Akosua walked for 3 hours at the rate of 1 $\frac{1}{2}$ km per hour from her village to Paamu to take a bus to Quamu. If the bus travelling at 15 $\frac{1}{2}$ km per hour takes 2 hours to travel from Paamu to Quamu.

(i)

what is the distance from Akosua's village to Quamu?

(ii)

how long would it take a man, riding a bicycle at 5 km per hour, to travel from Akosua's village to Quamu?

(a)

Copy and complete the table for the relation F = $\frac{9}{5}$ C + 32.

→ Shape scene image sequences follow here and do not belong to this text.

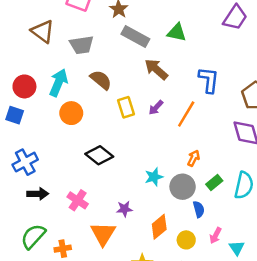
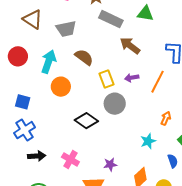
red circle: (24, 86) -> (18, 56), moved
purple arrow: (156, 108) -> (132, 78), turned 40
blue square: (15, 115) -> (23, 102), moved
cyan star: (154, 177) -> (148, 141), moved
gray circle: (183, 187) -> (115, 104), moved

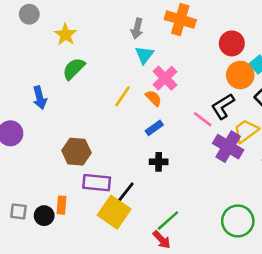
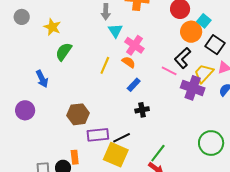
black line: (126, 192) -> (122, 138), turned 36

Where F and C are degrees Fahrenheit and degrees Celsius respectively.

°C	0	5	10	15	20	25	30
°F	32				68

(b)

Using a scale of 2 cm to 10 units on the vertical axis (°F) and 2 cm to 5 units on the horizontal axis (°C), draw a linear graph for the relation.

(c)

Use the graph to find the temperature in degrees celsius when F = 55 degrees.

(d)

Interpret the slope of the relation.

(a)

Mr. Mensah's farm is 20 km from his house. He uses his car to travel y km of the distance from his house and then walks 1 $\frac{1}{2}$ hours at the rate of 3 km per hour to get to his farm. Find y.

(b)

The perimeter of a square field is the same as that of a rectangular field. If the length of the rectangular field is 8km and the width is 5km, calculate the area of the square field.

(c)

Find the gradient of the line which passes through the points M(2,-1) and K(-3,6).